### [WHAT YOU HAVE TO DO]
Reproduce only the lines from the one containing "Marine Clerks Association, ILWU" through the end of the data, exactly as they stand.

Stored data entries
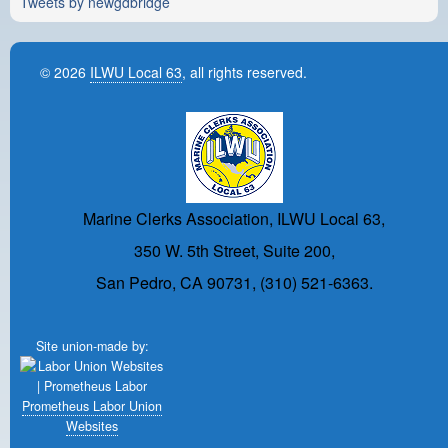
Tweets by newgdbridge
© 2026
ILWU Local 63
, all rights reserved.
Marine Clerks Association, ILWU Local 63,
350 W. 5th Street, Suite 200,
San Pedro, CA 90731, (310) 521-6363.
Site union-made by:
Prometheus Labor Union
Websites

### [OUTPUT OF THE TASK]
Marine Clerks Association, ILWU Local 63,
350 W. 5th Street, Suite 200,
San Pedro, CA 90731, (310) 521-6363.
Site union-made by:
Prometheus Labor Union
Websites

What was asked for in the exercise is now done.